Três importantes características dos instintos humanos são sua insaciedade, sua imensa energia e sua autonomia. E como são governados (ou desgovernados) pelo nosso inconsciente, os instintos escapam da nossa percepção e, consequentemente, do nosso controle.

Por se tratarem de pulsões não racionais, os instintos atuam sem consciência imediata, sem previsão tanto de onde sua ação poderá chegar quanto das suas consequências. Assim, influenciam diretamente os nossos comportamentos, impactando bastante os relacionamentos interpessoais.

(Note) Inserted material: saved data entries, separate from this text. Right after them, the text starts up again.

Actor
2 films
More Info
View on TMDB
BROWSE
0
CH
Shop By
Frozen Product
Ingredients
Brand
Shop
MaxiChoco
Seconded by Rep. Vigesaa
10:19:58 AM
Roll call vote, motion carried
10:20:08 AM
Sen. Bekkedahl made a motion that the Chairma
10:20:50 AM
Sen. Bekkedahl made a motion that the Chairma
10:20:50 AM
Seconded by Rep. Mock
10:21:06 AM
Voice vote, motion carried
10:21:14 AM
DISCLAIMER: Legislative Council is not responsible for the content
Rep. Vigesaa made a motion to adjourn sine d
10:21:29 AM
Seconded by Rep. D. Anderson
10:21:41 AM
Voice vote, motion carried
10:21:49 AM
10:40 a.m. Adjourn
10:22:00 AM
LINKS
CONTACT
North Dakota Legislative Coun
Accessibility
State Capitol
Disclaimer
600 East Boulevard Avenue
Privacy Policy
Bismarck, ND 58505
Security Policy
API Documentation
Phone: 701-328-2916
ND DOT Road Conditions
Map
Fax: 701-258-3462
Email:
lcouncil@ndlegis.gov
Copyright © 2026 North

Ao nos conscientizarmos da existência dos instintos no Eneagrama, descobrimos o quanto eles poderão contribuir para o nosso desenvolvimento e amadurecimento se, pelos menos parcialmente, conseguirmos nos assenhorar da sua presença. Podemos aprender a mudar de estratégias e usar toda a energia dos instintos ao nosso favor.

 

Sobrevivência, segurança, proteção: o “primitivismo” da autopreservação

Dos instintos no Eneagrama, o de autopreservação é o mais básico, primitivo e presente instinto. Sua motivação está preponderantemente voltada para as questões relacionadas à sobrevivência e à segurança material.

Esse instinto opera em nós um permanente estado de alerta diante do risco de escassez, mantendo-nos atentos para a possibilidade da privação parcial ou total de recursos, seja para o dia a dia, seja para a evidente continuidade da vida.

Naturalmente a autopreservação nos direciona para a busca de segurança, bem-estar e conforto. Assim, se deixarmo-nos guiar eminentemente por esse instinto, podemos nos colocar diante de um excesso de precaução para a possibilidade da falta de recursos, vivendo sob alerta, como se nossa vida estivesse predominantemente ameaçada.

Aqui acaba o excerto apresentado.